-¿Qué es »pensar» en el Uruguay de hoy?
-Simpatizo bastante con toda la problematicidad entre soberbia e ingenua que se adhiere al concepto »pensar». Quiero entenderlo un poco convencionalmente como una práctica crítico-reflexiva de la escritura, una práctica siempre orientada políticamente. Si marchamos en esa dirección es imposible no hablar, queramos o no, de los viejos mitos liberales voltaireanos de la circulación pública de las »ideas»: la escritura, la educación, el ensayo, el editorial. Imposible no hablar (permítaseme usar una palabra pasada de moda) del compromiso. En ese sentido, pensar es una práctica que se ha perdido o se ha ido perdiendo.
Y no me estoy refiriendo a una utopía pública sacrificada por las catástrofes, por las grandes formas del deterioro social de los últimos 50 años o su prodigiosa aceleración en los últimos diez (pobreza crítica, indigencia, analfabetismo, violencia, en fin…). Acá me refiero, más trivialmente, a ciertas formas, ciertas técnicas, ciertas dinámicas de escritura, de intercambio o de intervención, que ya no son de estilo entre las minorías intelectuales -por distintas razones, algunas profundamente enlazadas con estas grandes formas del deterioro social que mencioné-. El intelectual se ha especializado, se ha vuelto profesional o académico, se inscribe en tal o cual disciplina, milita en tal o cual forma institucional.

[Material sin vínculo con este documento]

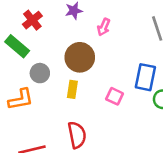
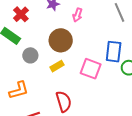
yellow rectangle: (72, 89) -> (57, 66), turned 56
pink square: (115, 96) -> (91, 69), size x1.5
orange L-shape: (21, 99) -> (19, 90), moved

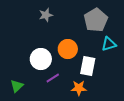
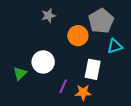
orange circle: (68, 49) -> (78, 36), moved
purple line: (53, 78) -> (63, 86), moved, turned -32
green triangle: (17, 86) -> (20, 74), moved

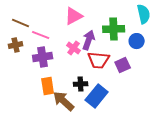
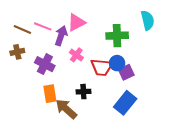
pink line: (41, 35) -> (43, 26), moved
purple arrow: (89, 40) -> (61, 36), moved
blue circle: (137, 41) -> (117, 63), moved
purple cross: (43, 57) -> (45, 64), turned 36
blue rectangle: (97, 96) -> (125, 103), moved

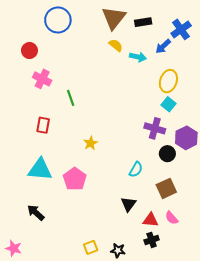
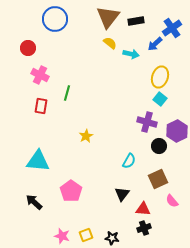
green line: (71, 98) -> (67, 93), turned 35
red rectangle: (43, 125) -> (41, 106), moved
pink pentagon: (75, 179) -> (71, 191), moved
pink semicircle: (172, 218) -> (172, 201), moved
pink star: (14, 248) -> (62, 236), moved

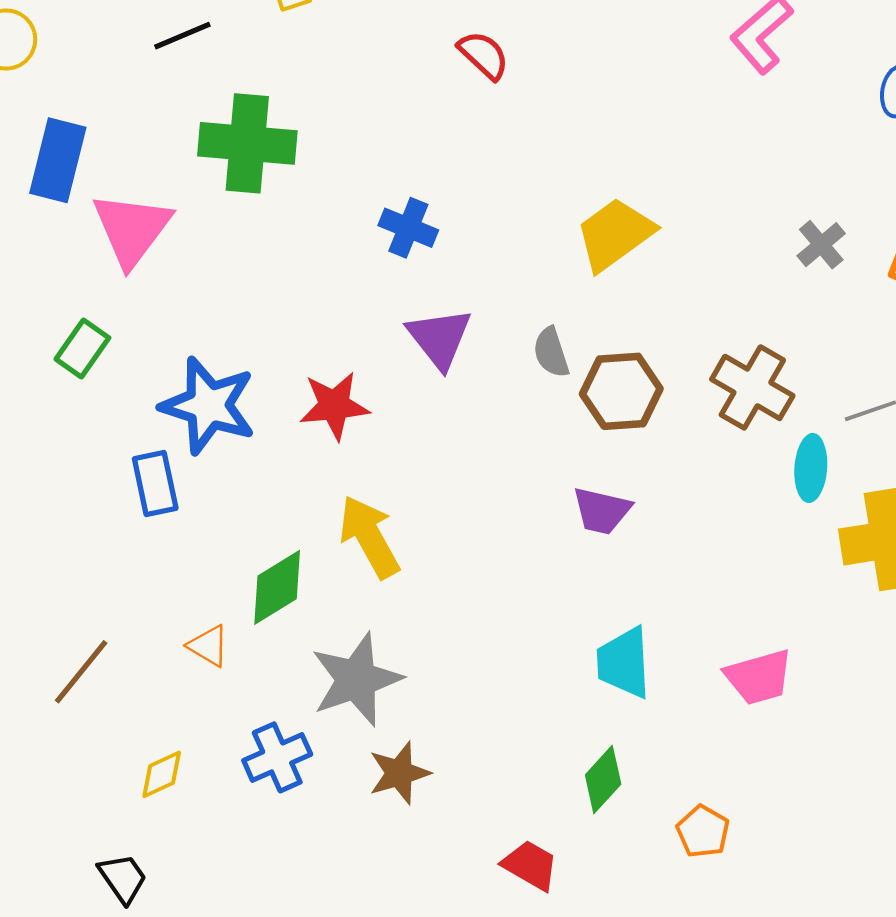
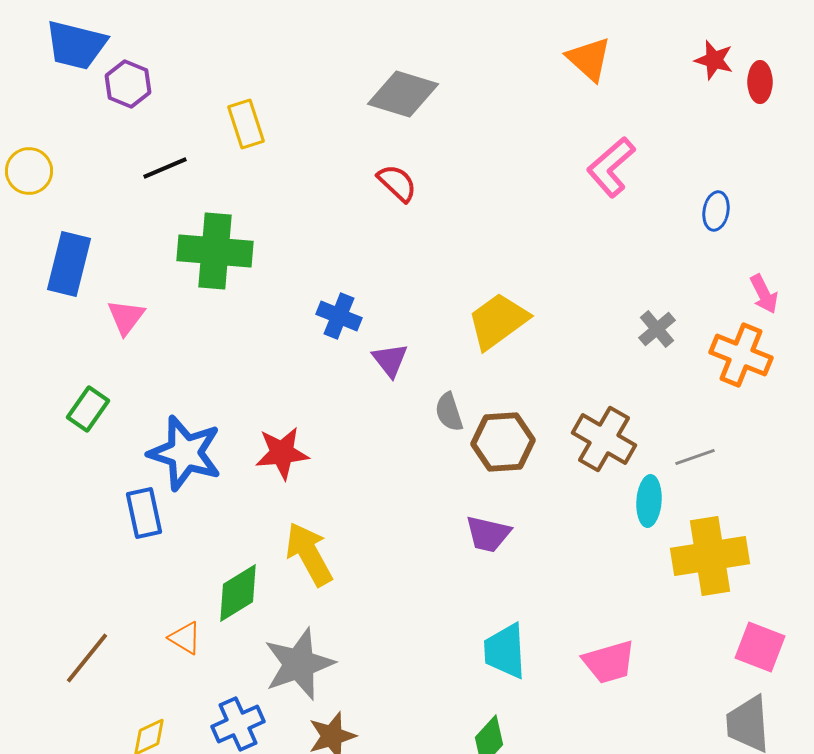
pink triangle: (132, 229) -> (126, 317), size x0.6
purple triangle: (439, 338) -> (390, 360), moved, size x0.7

-¿El llamado »intelectual» se ha vuelto un artesano, un burócrata »hacedor» de ciertos papeles?
-Papers, monografías, ponencias o tesinas sustituyen al ensayo, a la crítica, a la interpretación, al juicio, o incluso a la opinión, y me parece que eso no es una ganancia. Por otro lado, especie de contrapeso insurrecto o subversivo a la rigidez de la escritura institucional, académica o conservadora (pero también mutación provocada por el mercado editorial), emerge una multitud de escrituras »creativas», de formas híbridas entre la poesía, la ficción o la creación literaria, y disciplinas o corrientes académicas más o menos »serias», en un abanico que abarca desde los consejos estoicos de la autoayuda hasta la llamada novela histórica, la viñeta testimonial, las biografías noveladas, los pequeños saberes, los aforismos… En el medio, entre estas dos grandes formas, hay todo un genio de la escritura que se ha perdido o que se está perdiendo: y ahí, en lo que se pierde, está precisamente el »pensar» de la pregunta.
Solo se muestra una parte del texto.